We swam several times a day in the lake. I really liked the dock there. There was a high dive that I got brave enough to conquer my third year there, although I did NOT enjoy touching seaweed with my foot the first time I jumped into the water from the high dive. Too many intrusive thoughts about getting caught in the seaweed and drowning. I think all that swimming was my favorite part when I was a kid.
But every night, we had a huge campfire and we sang campfire songs. I feel like most were religious songs because the camp was associated with the United Methodist Church. I liked most of the songs and I really loved the campfire. I remember sitting on the log benches, just staring into the fire and wondering what life would be like. I remember trying to plan my future and having no real idea what I would be doing, who I would know, and what was going to happen.
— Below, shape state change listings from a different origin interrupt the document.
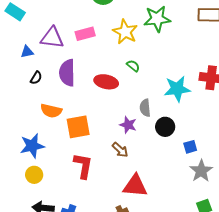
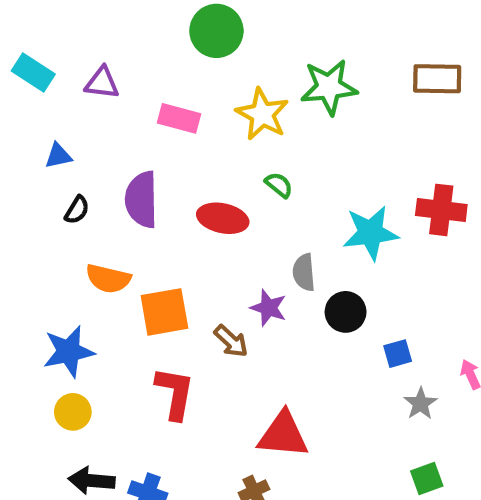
pink rectangle: (85, 34) -> (179, 118), turned 30
purple triangle: (52, 38) -> (102, 83), moved, size x0.7
brown arrow: (120, 150) -> (231, 341), moved
gray star: (201, 171) -> (421, 404), size x0.7

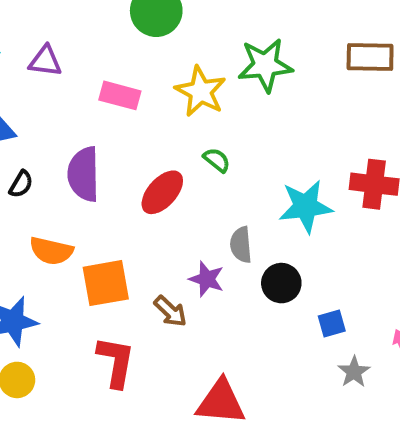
red ellipse: (223, 218) -> (162, 192), turned -60

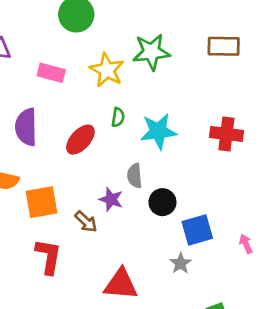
green semicircle: (217, 160) -> (118, 117), turned 60
cyan star: (306, 206) -> (158, 131), moved
blue square: (332, 323) -> (197, 230), size x1.6
gray star: (354, 372) -> (181, 263), moved

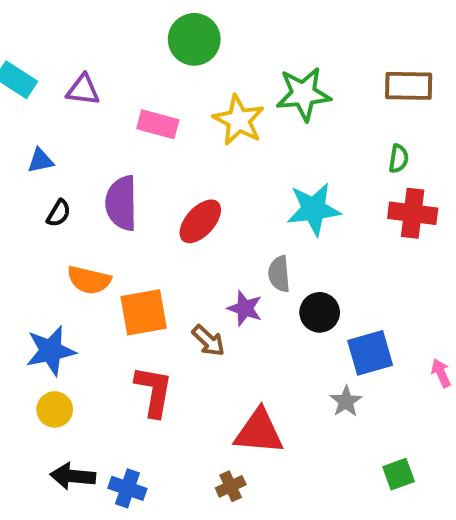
green semicircle: (118, 117) -> (399, 159), moved

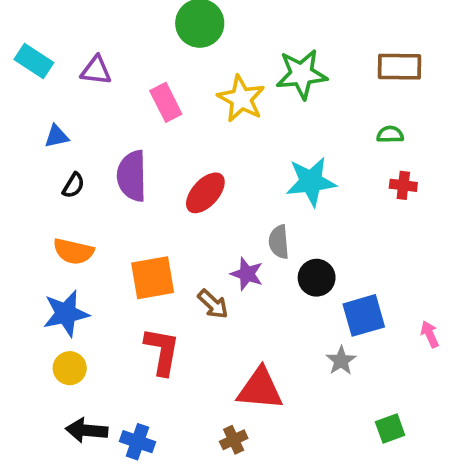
pink rectangle: (158, 124) -> (166, 102), turned 48
green semicircle: (399, 159) -> (390, 134), turned -100
red cross: (413, 213) -> (403, 185), size x0.6
orange semicircle: (89, 280) -> (73, 251), moved

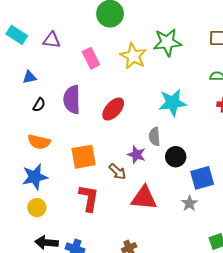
red triangle: (260, 389) -> (144, 198), moved

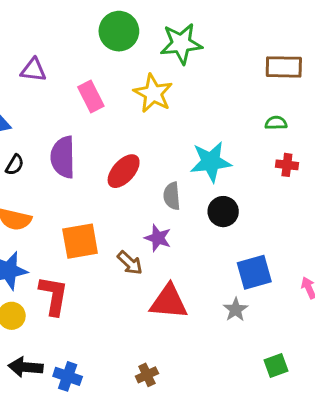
green star: (167, 42) -> (181, 44), moved
gray semicircle: (155, 137) -> (172, 196), moved
black circle: (176, 157) -> (223, 212), moved
red L-shape: (89, 198) -> (54, 296), moved

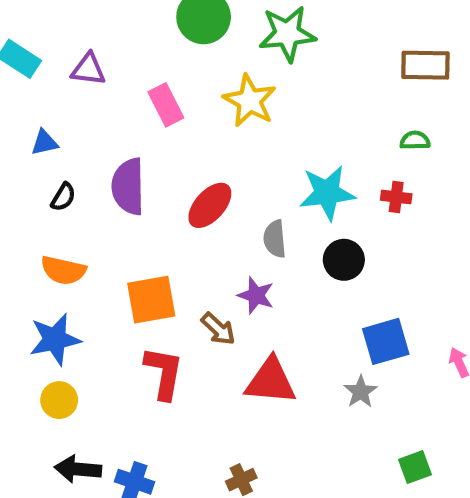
red cross: (287, 165) -> (396, 197), moved
red L-shape: (54, 296) -> (164, 373), moved

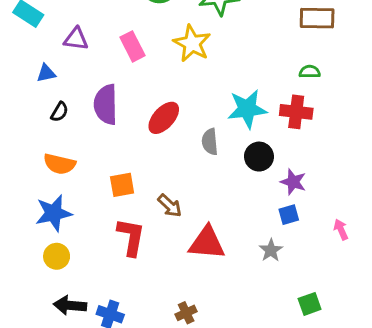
purple triangle: (88, 69) -> (76, 39), moved
red cross: (396, 197) -> (296, 112), size x1.5
purple star: (256, 295) -> (293, 182), moved
orange square: (151, 300) -> (122, 185), size x0.7
blue square: (386, 341) -> (289, 215), size x0.6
But I always felt like the fire had the answers. Now when I look at the fire, I can see that little kid who thought they were big because they could sleep away from home for a week. I can see someone who was scared of the future but also tentatively excited. I see the pain that little kid was enduring at the time and what was going to come in their future. I see a giant force waking up in that kid, pushing them to a bigger and better place and forcing them to never give up. I see that tiny flicker of light that would propel that small, skinny kid into success, even through depression, undiagnosed ADHD, and confusion over what was happening on the inside.
I see a child who was abused badly in someone else’s home by people who were not even family members. I see a child who already knew too much about life but had no idea how much innocence they had been robbed of by people who didn’t care. I see a child who just wanted to be loved but was traumatized to be too independent. And I see a child who would learn more and more how dangerous it was to trust anyone around you, especially adults. I wish that child could have understood that none of that was their fault. That they were doing the very best they could do. I feel grateful that the child could have that week at camp where the anxiety slowed down and the pain in their stomach went away for a few days, except when they had to carry all that food on a plastic tray back to their table.
I want to hug that kid so hard and hold them close. I feel myself wanting to cry as I think about my life back then. I don’t ever let myself go that deep into these memories when I’m staring at the fire, because I don’t want to turn fire time into sad time. But I do like to remember that kid, the one that survived so much and fought so hard to stay alive, even when it seemed almost impossible. The kid is fierce. That kid made it out alive and now gets to live and be happy in a loving, trustworthy home where hugs and support are never ending. That kid made it…finally.